RECORDS PROVIDED ▸
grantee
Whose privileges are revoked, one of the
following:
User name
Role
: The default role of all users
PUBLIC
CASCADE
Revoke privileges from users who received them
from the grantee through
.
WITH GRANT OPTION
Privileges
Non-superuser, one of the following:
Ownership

PROBLEM STATEMENT ▸
Copy out all lines of the material containing the word "users".

WRITTEN ANSWER ▸
: The default role of all users
Revoke privileges from users who received them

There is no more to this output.